嫁进来不足三月,因为他年纪比旁的新夫大,便被催着早早生下孩子,足足喝了三个月的药,夜里也要同那李宴睡在一张床上。
李宴不满这婚事,似乎同女君是仇敌,床上那些行为也随心所欲,甚至偶尔还会提及她的名字。
他现在又炫耀什么,口口声声说什么怜惜,谁不知道他在外的名声是个妒夫,不受妻主喜欢,次日就搬了出去,能同房几次,活该怀不上孩子。
魏琇心里嫉恨着苏翎抢了他的婚事,毁了他这一辈子。
苏翎的目光还在他的肚腹上停留,下意识摸了摸自己的肚腹,不由得着急起来。
旁边的人也不说话了,苏翎有些坐立难安。
宴会结束后,苏翎和魏琇前脚后脚离开。
苏翎上马车时,看了一眼站在那死死盯着自己的魏琇,很快进了马车内。
魏琇上辈子又没嫁给谢拂,是他嫁的,这一辈子照样是他嫁,不是很正常吗?
他嫉恨什么,都嫁人怀上孩子了。
苏翎倚靠在那,咬着牙,有些心神不宁地攥着手帕。
非砚给公子倒了一杯热茶,“公子怎么了?”
“东西买来了吗?”
非砚轻轻点了点头,将包裹放在公子面前。
苏翎翻开看了看,看到里面那像碎布的肚兜,手指轻轻颤着。
天还正亮着,他心里却想着昨夜的事。
若是妻主就是喜欢看他穿这种衣裳呢?床下端庄护着面子,床上若还如此,迟早会厌弃他的。
他又能年轻多久。
“放起来,莫要让旁人看见了。”
回府后,苏翎便回了院子。
早早沐浴过后,苏翎躲在屏风后换上那些衣裳,低眸看着身上还未褪去的痕迹,又草草合上身上的里衣。
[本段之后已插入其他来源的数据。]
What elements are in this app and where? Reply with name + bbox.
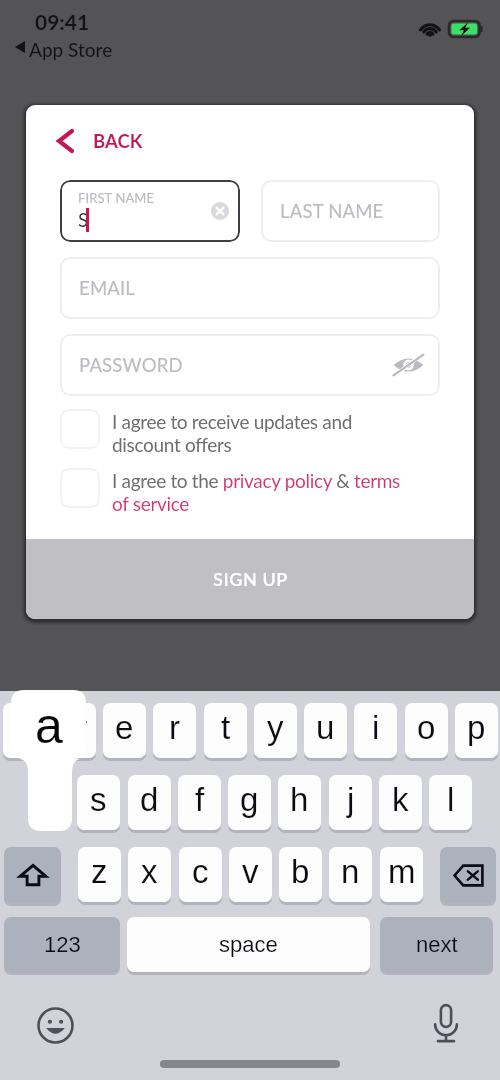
button[interactable]: g xyxy=(228,775,271,830)
button[interactable]: FIRST NAME xyxy=(60,180,240,242)
staticText: e xyxy=(115,709,134,746)
button[interactable]: x xyxy=(128,847,171,902)
staticText: l xyxy=(447,781,455,818)
button[interactable]: Next xyxy=(380,917,493,972)
staticText: d xyxy=(140,781,159,818)
staticText: c xyxy=(192,853,209,890)
button[interactable]: Show password xyxy=(393,355,424,375)
button[interactable]: l xyxy=(429,775,472,830)
staticText: i xyxy=(372,709,380,746)
staticText: S xyxy=(78,209,89,231)
button[interactable]: o xyxy=(405,703,448,758)
button[interactable]: EMAIL xyxy=(60,257,440,319)
staticText: space xyxy=(219,932,278,957)
staticText: g xyxy=(240,781,259,818)
button[interactable]: Clear text xyxy=(211,202,229,220)
staticText: I agree to receive updates and discount … xyxy=(112,410,353,456)
staticText: w xyxy=(63,709,87,746)
button[interactable]: k xyxy=(379,775,422,830)
button[interactable]: I agree to receive updates and discount … xyxy=(60,409,440,455)
staticText: a xyxy=(35,698,63,754)
staticText: b xyxy=(291,853,310,890)
staticText: 123 xyxy=(44,932,81,957)
button[interactable]: e xyxy=(103,703,146,758)
staticText: k xyxy=(392,781,409,818)
button[interactable]: s xyxy=(77,775,120,830)
button[interactable]: Dictation xyxy=(429,1003,463,1045)
staticText: y xyxy=(267,709,284,746)
staticText: v xyxy=(242,853,259,890)
staticText: App Store xyxy=(29,38,113,61)
staticText: t xyxy=(221,709,231,746)
button[interactable]: r xyxy=(153,703,196,758)
button[interactable]: m xyxy=(380,847,423,902)
button[interactable]: f xyxy=(178,775,221,830)
staticText: m xyxy=(388,853,416,890)
staticText: z xyxy=(91,853,108,890)
staticText: p xyxy=(467,709,486,746)
button[interactable]: p xyxy=(455,703,498,758)
button[interactable]: Space xyxy=(127,917,370,972)
staticText: f xyxy=(195,781,205,818)
staticText: o xyxy=(417,709,436,746)
button[interactable]: q xyxy=(3,703,46,758)
button[interactable]: Backspace xyxy=(440,847,496,903)
button[interactable]: Emoji xyxy=(37,1007,74,1044)
staticText: next xyxy=(416,932,458,957)
staticText: n xyxy=(341,853,360,890)
button[interactable]: d xyxy=(128,775,171,830)
button[interactable]: I agree to the privacy policy & terms of… xyxy=(60,468,440,514)
button[interactable]: LAST NAME xyxy=(261,180,440,242)
button[interactable]: v xyxy=(229,847,272,902)
staticText: SIGN UP xyxy=(213,568,288,590)
button[interactable]: h xyxy=(278,775,321,830)
staticText: r xyxy=(169,709,180,746)
staticText: LAST NAME xyxy=(280,200,384,222)
button[interactable]: b xyxy=(279,847,322,902)
button[interactable]: t xyxy=(204,703,247,758)
staticText: s xyxy=(90,781,107,818)
button[interactable]: z xyxy=(78,847,121,902)
staticText: x xyxy=(141,853,158,890)
staticText: FIRST NAME xyxy=(78,190,155,206)
staticText: h xyxy=(290,781,309,818)
staticText: I agree to the privacy policy & terms of… xyxy=(112,469,400,515)
button[interactable]: Shift xyxy=(4,847,61,903)
button[interactable]: Numbers xyxy=(4,917,120,972)
button[interactable]: SIGN UP xyxy=(26,539,474,619)
staticText: u xyxy=(316,709,335,746)
button[interactable]: i xyxy=(354,703,397,758)
staticText: EMAIL xyxy=(79,277,136,299)
button[interactable]: BACK xyxy=(26,105,196,177)
button[interactable]: PASSWORD xyxy=(60,334,440,396)
button[interactable]: j xyxy=(329,775,372,830)
button[interactable]: n xyxy=(329,847,372,902)
staticText: PASSWORD xyxy=(79,354,183,376)
staticText: BACK xyxy=(93,130,143,152)
button[interactable]: y xyxy=(254,703,297,758)
staticText: j xyxy=(347,781,355,818)
button[interactable]: w xyxy=(53,703,96,758)
button[interactable]: u xyxy=(304,703,347,758)
button[interactable]: c xyxy=(179,847,222,902)
staticText: 09:41 xyxy=(35,9,90,34)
他走出来坐在铜镜前,擦着有些湿的发尾,水润的眼眸里含着柔媚。
纤弱的身子也格外引人遐想,领口露出来的皮肤雪白滑嫩,细细的腰身也被束紧。
他瞧了瞧外面,见还亮着,正要放松一些,屋外的门就被推开。
他惊了一下,连忙躲去了屏风后。
屋子里很香,带着男人身上特有的软香和沐浴过后散在空气中的清香。
女人进了内室,身上还残留着很淡的酒味。
她看到屏风后若隐若现的身影,还有露出一小截衣摆在屏风处。
女人拿起他梳妆台上的簪子,指腹揉搓着,目光很快停在自己的玉佩上。
她放下手中的簪子,坐下来,“还不出来躲什么?”
屏风后的人怯怯地露出那种美艳的脸来,柔顺乌黑的长发也随意编了一个好看的麻花辫在一旁。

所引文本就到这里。